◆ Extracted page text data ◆
....
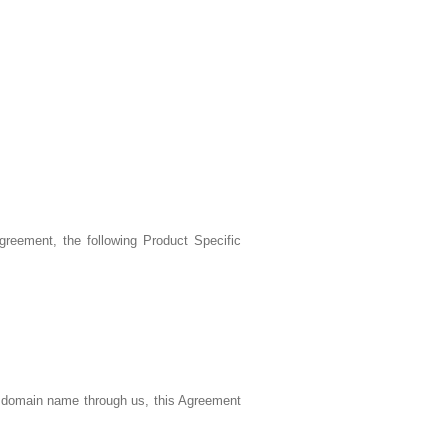
reement, the following Product Specific
a domain name through us, this Agreement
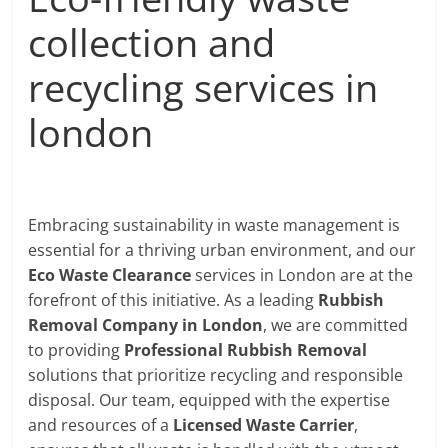
collection and
recycling services in
london
Embracing sustainability in waste management is
essential for a thriving urban environment, and our
Eco Waste Clearance
services in London are at the
forefront of this initiative. As a leading
Rubbish
Removal Company in London
, we are committed
to providing
Professional Rubbish Removal
solutions that prioritize recycling and responsible
disposal. Our team, equipped with the expertise
and resources of a
Licensed Waste Carrier
,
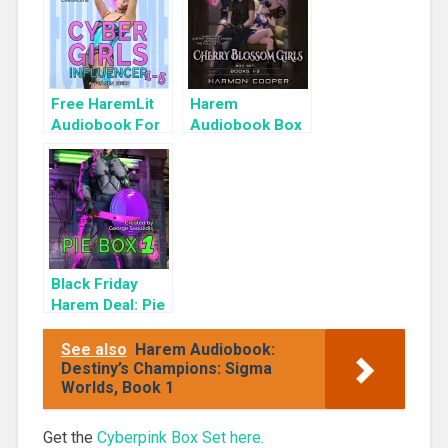
Free HaremLit
Harem
Audiobook For
Audiobook Box
a Limited Time:
Set: Cherry
Cyber Girls Box
Blossom Girls
Set: Influencer
Books 1-3
Black Friday
Harem Deal: Pie
Box 1 for 99c
Only
See also
Harem Audiobook:
Destiny’s Champions: Sigma
Worlds, Book 1
Get the
Cyberpink Box Set here.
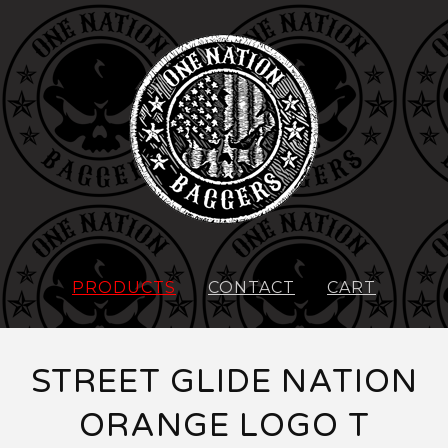
PRODUCTS
CONTACT
CART
STREET GLIDE NATION
ORANGE LOGO T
....
◆ Assignment ◆
What is needed is each line of the entries that contains the word "Audiobook".

◆ Output of the exercise ◆
Audiobook For
Audiobook Box
Harem Audiobook:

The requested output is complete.